State Superintendent Tommy Bice Monday night listed nine areas of concern in a bill passed Thursday by the Alabama Legislature that would, among other things, allow families of students in failing schools to claim tax credits to put their children in private schools.
The bill initially allowed school districts to pursue waivers from certain state laws governing education, but was amended in conference committee by Republicans to include the tax credits and a provision that would allow deductions for contributions made to groups providing scholarships to private schools. Bice withdrew his support for the legislation that evening, expressing concern about the financial implications for schools in a short statement.
Bice expanded on those concerns in his Monday statement.
“Based on the income tax credit for individuals and corporations, there is a yet-to-be-determined negative impact on the total potential income to the ETF,” the statement said. ”This will not only affect the K-12 budget but also the budgets of the Department of Postsecondary Education and Institutions of Higher Education.”
Jeremy King, a spokesman for Gov.
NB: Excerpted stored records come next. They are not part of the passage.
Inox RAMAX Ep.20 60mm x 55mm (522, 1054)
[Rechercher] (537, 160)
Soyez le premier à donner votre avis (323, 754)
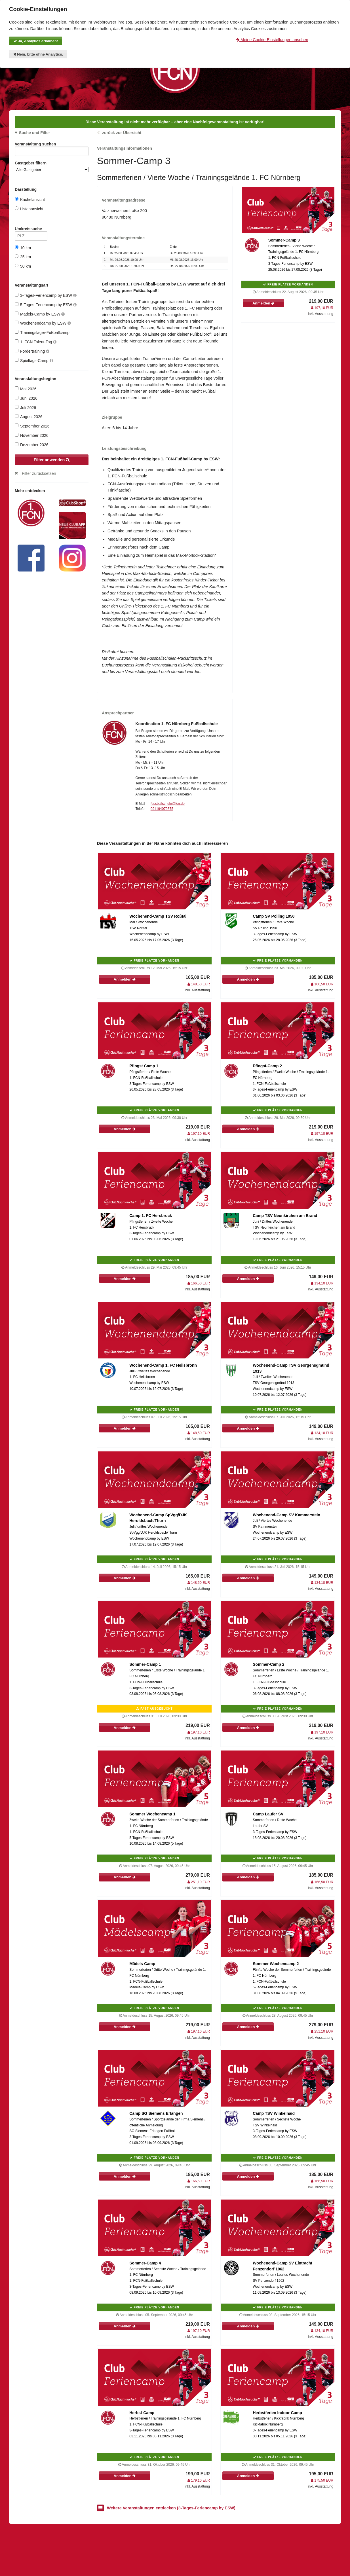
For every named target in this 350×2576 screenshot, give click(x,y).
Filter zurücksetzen (39, 473)
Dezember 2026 (32, 444)
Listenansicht (29, 208)
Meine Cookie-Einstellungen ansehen (272, 39)
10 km (23, 247)
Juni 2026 (26, 398)
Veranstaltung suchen (51, 145)
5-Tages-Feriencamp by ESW (46, 304)
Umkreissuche (31, 230)
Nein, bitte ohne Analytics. (38, 54)
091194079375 (162, 809)
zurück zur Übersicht (121, 132)
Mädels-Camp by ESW (40, 314)
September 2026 (32, 426)
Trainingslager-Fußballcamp (42, 332)
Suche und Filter (34, 133)
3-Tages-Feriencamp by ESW (46, 295)
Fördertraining (32, 351)
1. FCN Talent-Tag (35, 341)
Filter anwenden (52, 460)
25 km (23, 256)
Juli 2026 (25, 407)
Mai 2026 (26, 388)
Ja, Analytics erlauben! (35, 41)
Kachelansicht (30, 199)
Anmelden (263, 303)
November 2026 (32, 435)
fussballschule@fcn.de (168, 804)
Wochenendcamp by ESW (43, 323)
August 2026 (29, 416)
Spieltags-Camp (34, 360)
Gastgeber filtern (51, 166)
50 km (23, 266)
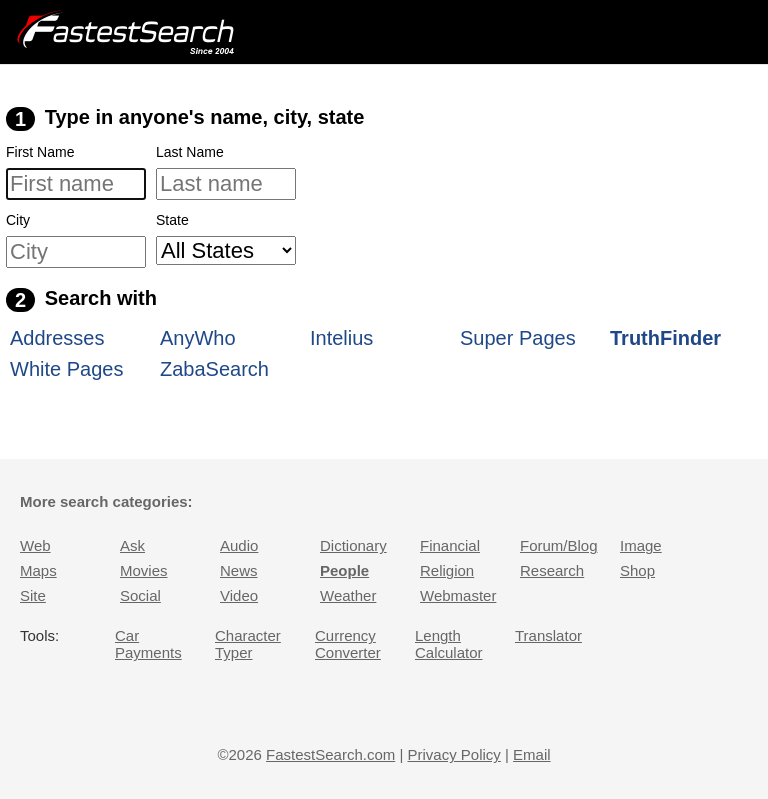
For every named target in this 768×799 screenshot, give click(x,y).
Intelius (341, 338)
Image (641, 545)
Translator (548, 635)
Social (140, 595)
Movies (144, 570)
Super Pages (518, 338)
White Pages (66, 369)
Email (532, 754)
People (344, 570)
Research (552, 570)
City (18, 220)
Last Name (190, 152)
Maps (38, 570)
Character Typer (248, 644)
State (172, 220)
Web (35, 545)
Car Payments (148, 644)
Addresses (57, 338)
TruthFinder (665, 338)
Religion (447, 570)
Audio (239, 545)
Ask (132, 545)
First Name (40, 152)
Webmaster (458, 595)
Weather (348, 595)
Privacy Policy (453, 754)
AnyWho (198, 338)
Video (239, 595)
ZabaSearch (214, 369)
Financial (450, 545)
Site (33, 595)
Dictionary (353, 545)
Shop (637, 570)
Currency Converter (348, 644)
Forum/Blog (559, 545)
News (239, 570)
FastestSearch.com (330, 754)
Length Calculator (449, 644)
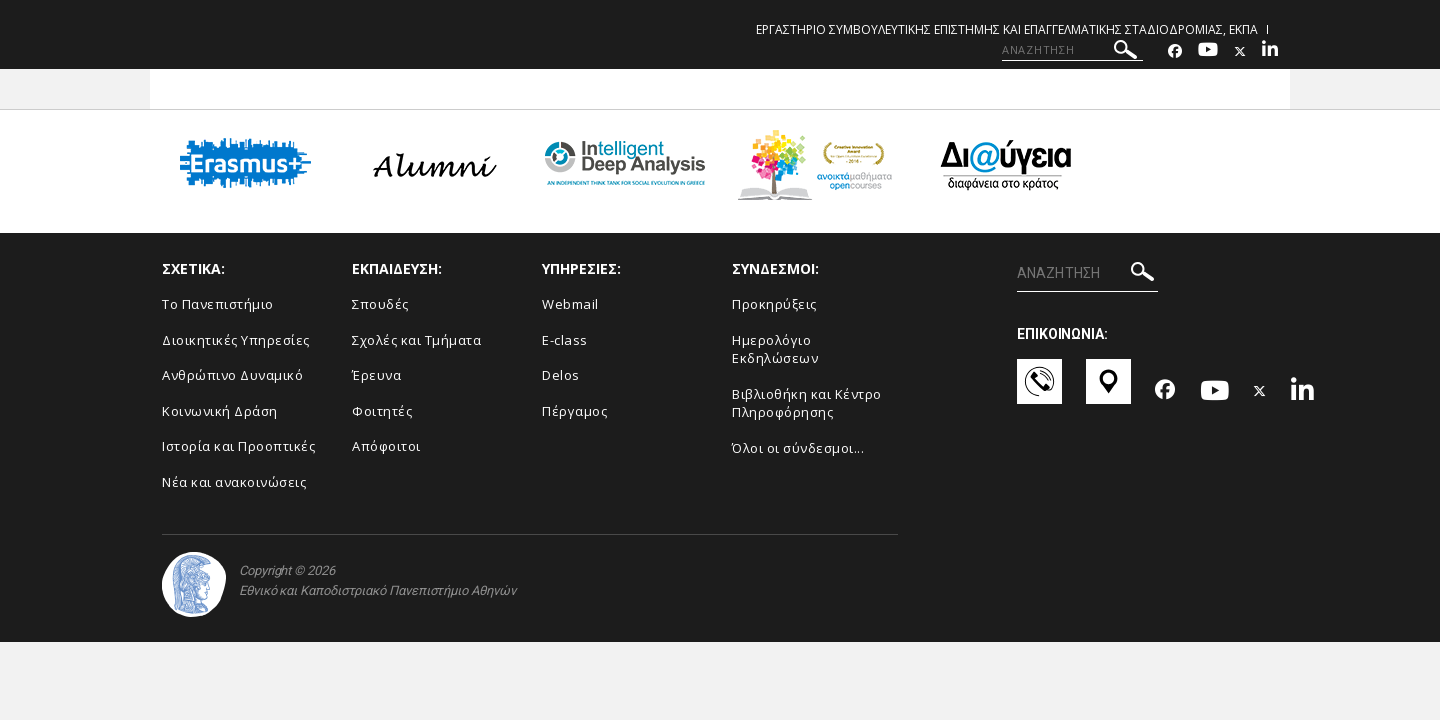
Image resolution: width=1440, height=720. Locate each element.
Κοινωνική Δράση (220, 411)
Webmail (570, 304)
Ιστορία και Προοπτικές (238, 446)
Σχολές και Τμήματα (416, 340)
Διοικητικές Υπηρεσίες (236, 340)
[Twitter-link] (1240, 51)
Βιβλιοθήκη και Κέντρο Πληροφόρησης (807, 403)
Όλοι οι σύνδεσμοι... (798, 448)
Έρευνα (376, 375)
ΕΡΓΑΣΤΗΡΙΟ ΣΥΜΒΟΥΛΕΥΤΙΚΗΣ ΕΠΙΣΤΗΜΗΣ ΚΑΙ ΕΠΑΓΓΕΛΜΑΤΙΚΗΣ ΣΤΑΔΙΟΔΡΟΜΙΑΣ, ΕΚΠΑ (1007, 29)
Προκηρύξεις (774, 304)
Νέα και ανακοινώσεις (234, 482)
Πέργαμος (574, 411)
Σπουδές (380, 304)
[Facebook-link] (1175, 51)
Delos (561, 375)
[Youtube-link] (1208, 51)
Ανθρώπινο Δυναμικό (232, 375)
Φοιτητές (382, 411)
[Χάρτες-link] (1108, 391)
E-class (565, 340)
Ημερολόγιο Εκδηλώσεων (775, 349)
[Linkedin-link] (1270, 51)
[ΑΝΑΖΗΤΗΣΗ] (1072, 50)
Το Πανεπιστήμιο (218, 304)
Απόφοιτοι (386, 446)
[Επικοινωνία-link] (1039, 391)
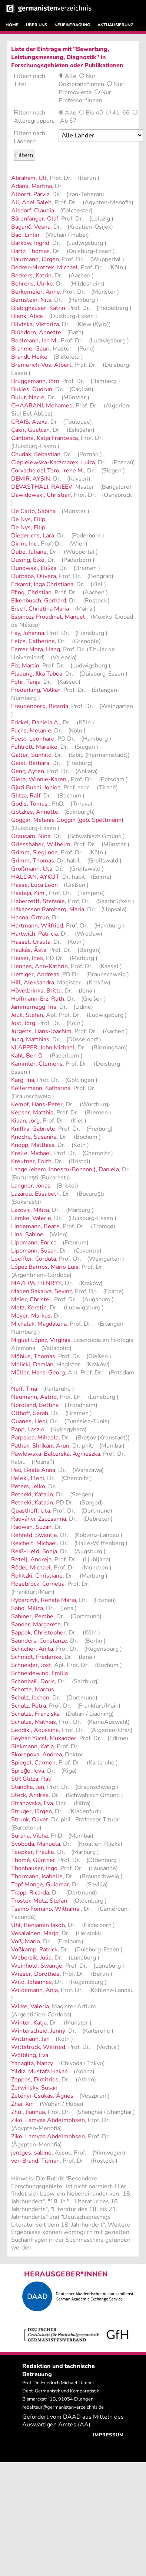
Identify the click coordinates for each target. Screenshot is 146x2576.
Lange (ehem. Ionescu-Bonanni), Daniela (65, 1169)
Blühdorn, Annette (36, 332)
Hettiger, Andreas (35, 974)
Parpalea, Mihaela (35, 1438)
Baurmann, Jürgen (35, 259)
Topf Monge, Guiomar (40, 1884)
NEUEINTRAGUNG (72, 25)
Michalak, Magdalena (39, 1324)
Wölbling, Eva (29, 2055)
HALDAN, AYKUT (35, 877)
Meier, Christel (31, 1299)
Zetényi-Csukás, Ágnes (42, 2096)
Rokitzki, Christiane (37, 1576)
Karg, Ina (22, 1080)
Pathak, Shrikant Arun (40, 1446)
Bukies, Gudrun (31, 389)
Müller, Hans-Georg (38, 1373)
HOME (12, 25)
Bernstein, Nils (31, 300)
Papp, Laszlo (27, 1429)
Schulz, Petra (28, 1706)
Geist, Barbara (30, 763)
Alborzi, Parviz (30, 194)
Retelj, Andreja (31, 1559)
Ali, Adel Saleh (31, 202)
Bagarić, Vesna (30, 227)
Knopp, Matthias (32, 1145)
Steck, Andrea (30, 1795)
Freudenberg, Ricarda (39, 706)
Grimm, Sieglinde (34, 852)
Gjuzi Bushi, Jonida (35, 787)
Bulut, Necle (27, 397)
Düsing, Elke (27, 560)
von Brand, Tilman (35, 2161)
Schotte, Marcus (32, 1689)
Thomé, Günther (33, 1860)
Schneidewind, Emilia (39, 1673)
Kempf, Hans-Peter (37, 1104)
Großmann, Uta (31, 869)
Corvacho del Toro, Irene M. (47, 471)
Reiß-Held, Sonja (34, 1551)
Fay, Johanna (27, 633)
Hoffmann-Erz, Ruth (37, 999)
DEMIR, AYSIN (30, 479)
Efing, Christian (31, 592)
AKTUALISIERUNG (115, 25)
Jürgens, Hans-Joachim (41, 1031)
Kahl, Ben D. (27, 1056)
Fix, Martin (25, 666)
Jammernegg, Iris (33, 1007)
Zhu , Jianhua (28, 2112)
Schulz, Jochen (30, 1698)
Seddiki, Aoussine (35, 1730)
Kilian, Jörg (25, 1121)
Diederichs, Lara (32, 536)
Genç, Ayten (27, 771)
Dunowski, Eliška (33, 568)
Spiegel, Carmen (33, 1763)
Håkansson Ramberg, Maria (47, 909)
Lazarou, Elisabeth (35, 1194)
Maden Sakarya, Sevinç (41, 1291)
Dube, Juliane (29, 552)
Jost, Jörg (23, 1023)
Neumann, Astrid (34, 1397)
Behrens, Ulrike (32, 284)
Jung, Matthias (30, 1039)
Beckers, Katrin (31, 275)
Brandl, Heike (29, 357)
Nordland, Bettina (35, 1405)
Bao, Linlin (25, 235)
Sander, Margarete (36, 1624)
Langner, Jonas (30, 1186)
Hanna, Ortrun (30, 917)
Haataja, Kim (28, 893)
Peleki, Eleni (27, 1478)
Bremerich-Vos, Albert (41, 365)
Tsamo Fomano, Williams (46, 1909)
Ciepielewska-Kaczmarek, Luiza (53, 462)
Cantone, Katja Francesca (44, 438)
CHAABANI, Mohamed (42, 406)
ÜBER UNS (36, 25)
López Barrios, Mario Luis (45, 1267)
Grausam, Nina (30, 836)
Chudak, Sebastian (35, 454)
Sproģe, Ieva (27, 1771)
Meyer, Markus (31, 1316)
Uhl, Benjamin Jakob (38, 1925)
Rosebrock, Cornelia (37, 1584)
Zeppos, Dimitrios (35, 2080)
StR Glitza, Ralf (31, 1779)
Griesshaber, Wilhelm (40, 844)
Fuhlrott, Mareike (34, 747)
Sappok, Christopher (38, 1633)
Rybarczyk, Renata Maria (43, 1600)
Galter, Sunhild (31, 755)
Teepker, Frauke (32, 1852)
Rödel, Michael (31, 1568)
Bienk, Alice (27, 316)
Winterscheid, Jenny (38, 2031)
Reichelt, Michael (34, 1543)
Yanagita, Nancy (32, 2063)
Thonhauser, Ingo (34, 1868)
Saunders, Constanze (39, 1641)
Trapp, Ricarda (30, 1893)
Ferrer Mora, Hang (35, 649)
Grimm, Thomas (32, 861)
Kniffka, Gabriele (33, 1129)
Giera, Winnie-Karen (39, 779)
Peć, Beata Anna (33, 1470)
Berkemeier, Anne (35, 292)
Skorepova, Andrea (36, 1754)
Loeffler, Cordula (33, 1259)
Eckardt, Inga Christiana (42, 584)
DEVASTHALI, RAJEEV (41, 487)
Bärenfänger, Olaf (34, 219)
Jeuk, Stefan (27, 1015)
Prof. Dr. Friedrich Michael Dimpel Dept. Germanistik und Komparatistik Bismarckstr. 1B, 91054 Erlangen (60, 2390)
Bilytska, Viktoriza (35, 324)
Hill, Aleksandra (32, 982)
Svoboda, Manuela (35, 1844)
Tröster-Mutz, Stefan (39, 1901)
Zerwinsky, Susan (34, 2088)
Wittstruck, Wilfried (38, 2047)
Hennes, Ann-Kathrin (39, 966)
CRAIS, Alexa (29, 422)
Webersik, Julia (31, 1958)
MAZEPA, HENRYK (36, 1283)
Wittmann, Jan (30, 2039)
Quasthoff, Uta (30, 1511)
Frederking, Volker (35, 690)
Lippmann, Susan (34, 1251)
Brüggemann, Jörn (35, 381)
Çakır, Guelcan (30, 430)
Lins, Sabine (27, 1234)
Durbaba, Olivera (33, 576)
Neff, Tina (24, 1389)
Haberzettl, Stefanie (38, 901)
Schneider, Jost (31, 1665)
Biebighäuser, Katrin (38, 308)
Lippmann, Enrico (34, 1243)
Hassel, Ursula (30, 942)
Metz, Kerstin (29, 1308)
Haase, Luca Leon (34, 885)
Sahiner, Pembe (32, 1616)
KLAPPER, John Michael (42, 1047)
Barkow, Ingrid (30, 243)
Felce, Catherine (33, 641)
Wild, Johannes (31, 1982)
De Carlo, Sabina (33, 511)
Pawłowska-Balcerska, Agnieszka (55, 1454)
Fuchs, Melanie (31, 731)
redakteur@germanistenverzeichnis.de (63, 2407)
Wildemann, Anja (34, 1990)
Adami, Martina (31, 186)
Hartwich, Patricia (34, 934)
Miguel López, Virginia (40, 1340)
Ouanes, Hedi (29, 1421)
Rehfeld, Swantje (34, 1535)
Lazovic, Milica (30, 1210)
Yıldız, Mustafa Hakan (39, 2071)
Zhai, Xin (22, 2104)
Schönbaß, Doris (33, 1681)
Robert Bentley, said Monday the office was aware of those concerns, but said he believed the issues could be addressed through rules and policies established by the State Department of Education.
“The governor still plans to sign this legislation,” King said. ”Because it provides a new option for students stuck in a failing school.”
Bice also said he wanted to see the definition of a “failing school” in the bill simplified; give students eligible to transfer the option of a non-failing school in a public school district first, and greater academic criteria for private schools that could benefit from the tax credits.
The superintendent also expressed concerns that the bill could drain the state’s already underfunded school transportation budget and force districts to spend local money to support special education students in private schools.
Bice said in his statement that Alabama public schools were working to prepare students for “college, work and a future of their choosing.”
“The vast majority of our schools are meeting this challenge, and Alabama’s academic outcomes are at their highest level in history,” the statement said. Regretfully, however, meeting that mission has not always been a reality for some students, for a variety of reasons that we must own collectively as a state. We must work collaboratively to ensure those impediments no longer exist.”